Push Piers: The professionals at Foundation Repair use the following procedure to lift your home using push piers.

• To begin with, our knowledgeable engineers locate the areas where push piers will be placed.
• Next, we excavate the areas to expose the footing
• Then, we attach steel brackets to the footing
• Using a hydraulic machine, we push steel piers into the ground and lift your property to its original position.

Helical Piers: Helical piers appear like massive corkscrews. Here’s how our team stabilizes your home using helical piers:

• It all starts from locating and marking the areas to place the push piers
• After that, we excavate the areas to expose the footing and install helical piers cautiously
• As soon as the pile reaches load-bearing soil, we cut off the piers at the precise height
• Then we use a hydraulic machine to lift and stabilize your home

Preparing Your Home for Lifting

House-raising is not a one-day process. Even when experts take steps to expedite it, the procedure takes time and can get daunting.

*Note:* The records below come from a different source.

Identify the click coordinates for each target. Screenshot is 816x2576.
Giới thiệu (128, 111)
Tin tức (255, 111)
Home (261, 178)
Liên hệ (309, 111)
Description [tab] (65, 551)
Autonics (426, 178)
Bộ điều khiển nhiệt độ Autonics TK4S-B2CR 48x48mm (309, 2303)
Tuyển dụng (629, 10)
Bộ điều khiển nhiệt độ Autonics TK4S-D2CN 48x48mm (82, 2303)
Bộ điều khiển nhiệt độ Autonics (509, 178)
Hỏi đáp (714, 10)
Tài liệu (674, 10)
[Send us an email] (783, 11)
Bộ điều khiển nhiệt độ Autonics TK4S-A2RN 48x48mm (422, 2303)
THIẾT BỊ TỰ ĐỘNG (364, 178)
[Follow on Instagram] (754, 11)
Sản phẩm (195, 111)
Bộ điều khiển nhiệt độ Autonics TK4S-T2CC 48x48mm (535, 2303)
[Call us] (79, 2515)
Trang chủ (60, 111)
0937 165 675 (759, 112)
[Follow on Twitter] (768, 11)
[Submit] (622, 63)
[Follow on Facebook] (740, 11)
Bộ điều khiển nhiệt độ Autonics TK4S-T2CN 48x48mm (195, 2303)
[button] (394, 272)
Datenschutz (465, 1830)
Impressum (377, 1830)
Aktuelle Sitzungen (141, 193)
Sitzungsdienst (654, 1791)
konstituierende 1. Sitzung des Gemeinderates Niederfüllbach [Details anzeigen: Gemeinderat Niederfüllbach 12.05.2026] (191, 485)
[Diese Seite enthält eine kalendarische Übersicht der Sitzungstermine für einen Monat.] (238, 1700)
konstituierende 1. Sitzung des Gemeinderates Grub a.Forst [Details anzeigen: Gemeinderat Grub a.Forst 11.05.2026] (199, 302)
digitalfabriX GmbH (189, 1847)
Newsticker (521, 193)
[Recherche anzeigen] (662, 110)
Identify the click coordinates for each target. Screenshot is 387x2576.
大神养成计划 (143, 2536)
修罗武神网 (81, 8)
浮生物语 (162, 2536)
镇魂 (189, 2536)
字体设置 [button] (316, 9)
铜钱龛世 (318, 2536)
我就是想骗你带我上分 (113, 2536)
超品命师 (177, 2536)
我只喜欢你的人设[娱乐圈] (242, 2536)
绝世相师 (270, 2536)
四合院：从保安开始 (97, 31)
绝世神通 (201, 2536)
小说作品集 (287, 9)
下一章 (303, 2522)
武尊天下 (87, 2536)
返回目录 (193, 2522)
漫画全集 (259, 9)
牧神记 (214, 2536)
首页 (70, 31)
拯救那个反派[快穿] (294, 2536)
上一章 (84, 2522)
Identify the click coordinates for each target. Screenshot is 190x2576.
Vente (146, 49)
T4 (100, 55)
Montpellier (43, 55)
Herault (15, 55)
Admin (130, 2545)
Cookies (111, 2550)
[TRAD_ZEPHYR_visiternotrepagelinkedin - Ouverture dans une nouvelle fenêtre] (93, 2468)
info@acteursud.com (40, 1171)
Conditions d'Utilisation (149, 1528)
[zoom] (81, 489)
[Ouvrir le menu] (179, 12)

Therefore, you need to take steps to prepare your home for lifting. Not only does it make it easier for us to lift your home, but it also protects your valuable items.

1. Make sure you clean your crawl space before we arrive at your location. Working in a basement occupied with trash, storage items, or appliances makes the process even more time-consuming.
2. Do not forget to remove the plumbing and pipes below the floor joists.
3. You do not necessarily need to move the items inside your home. We lift your home slowly and smoothly, and it doesn’t weigh your valuable possessions. However, if you’re cautious about your belongings, consider packing them.